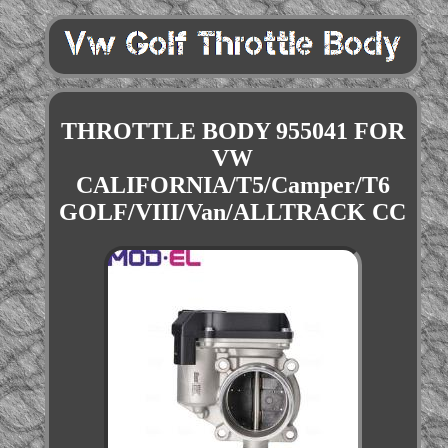
THROTTLE BODY 955041 FOR
VW
CALIFORNIA/T5/Camper/T6
GOLF/VIII/Van/ALLTRACK CC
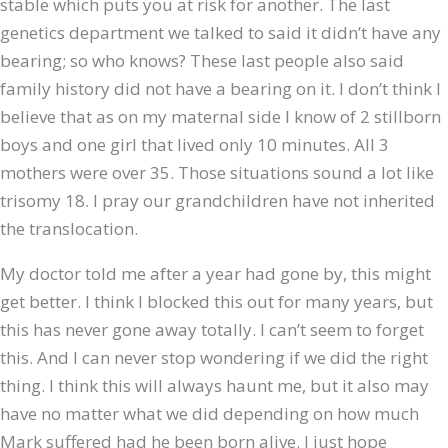
stable which puts you at risk for another. The last
genetics department we talked to said it didn’t have any
bearing; so who knows? These last people also said
family history did not have a bearing on it. I don’t think I
believe that as on my maternal side I know of 2 stillborn
boys and one girl that lived only 10 minutes. All 3
mothers were over 35. Those situations sound a lot like
trisomy 18. I pray our grandchildren have not inherited
the translocation.
My doctor told me after a year had gone by, this might
get better. I think I blocked this out for many years, but
this has never gone away totally. I can’t seem to forget
this. And I can never stop wondering if we did the right
thing. I think this will always haunt me, but it also may
have no matter what we did depending on how much
Mark suffered had he been born alive. I just hope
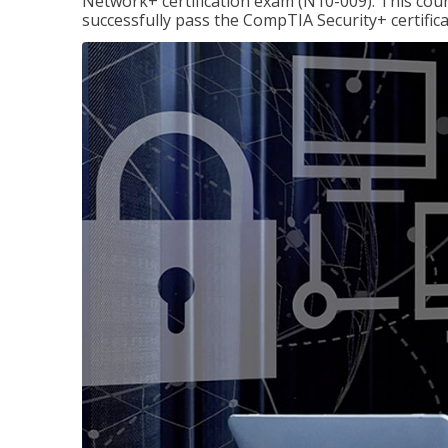
Network+ certification exam (N10-009). This cour
successfully pass the CompTIA Security+ certific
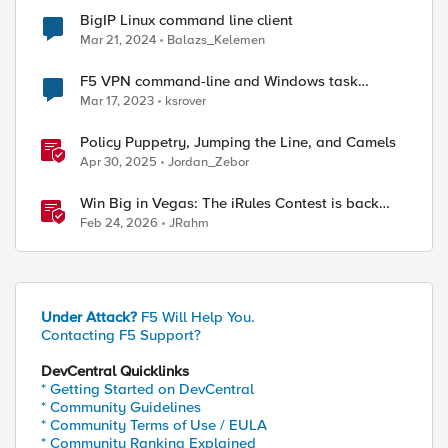
BigIP Linux command line client
Mar 21, 2024
Balazs_Kelemen
F5 VPN command-line and Windows task
scheduler
Mar 17, 2023
ksrover
Policy Puppetry, Jumping the Line, and Camels
Apr 30, 2025
Jordan_Zebor
Win Big in Vegas: The iRules Contest is back
with $5k on the line at AppWorld 2026
Feb 24, 2026
JRahm
Under Attack?
F5 Will Help You.
Contacting F5 Support?
DevCentral Quicklinks
* Getting Started on DevCentral
* Community Guidelines
* Community Terms of Use / EULA
* Community Ranking Explained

:::

WHAT THE TASK ASKS → All of the material is to be reproduced verbatim, pictures excluded.

ANSWER TO THE PROBLEM →
THROTTLE BODY 955041 FOR
VW
CALIFORNIA/T5/Camper/T6
GOLF/VIII/Van/ALLTRACK CC
stable which puts you at risk for another. The last
genetics department we talked to said it didn’t have any
bearing; so who knows? These last people also said
family history did not have a bearing on it. I don’t think I
believe that as on my maternal side I know of 2 stillborn
boys and one girl that lived only 10 minutes. All 3
mothers were over 35. Those situations sound a lot like
trisomy 18. I pray our grandchildren have not inherited
the translocation.
My doctor told me after a year had gone by, this might
get better. I think I blocked this out for many years, but
this has never gone away totally. I can’t seem to forget
this. And I can never stop wondering if we did the right
thing. I think this will always haunt me, but it also may
have no matter what we did depending on how much
Mark suffered had he been born alive. I just hope
Network+ certification exam (N10-009). This cour
successfully pass the CompTIA Security+ certific
BigIP Linux command line client
Mar 21, 2024
Balazs_Kelemen
F5 VPN command-line and Windows task
scheduler
Mar 17, 2023
ksrover
Policy Puppetry, Jumping the Line, and Camels
Apr 30, 2025
Jordan_Zebor
Win Big in Vegas: The iRules Contest is back
with $5k on the line at AppWorld 2026
Feb 24, 2026
JRahm
Under Attack?
F5 Will Help You.
Contacting F5 Support?
DevCentral Quicklinks
* Getting Started on DevCentral
* Community Guidelines
* Community Terms of Use / EULA
* Community Ranking Explained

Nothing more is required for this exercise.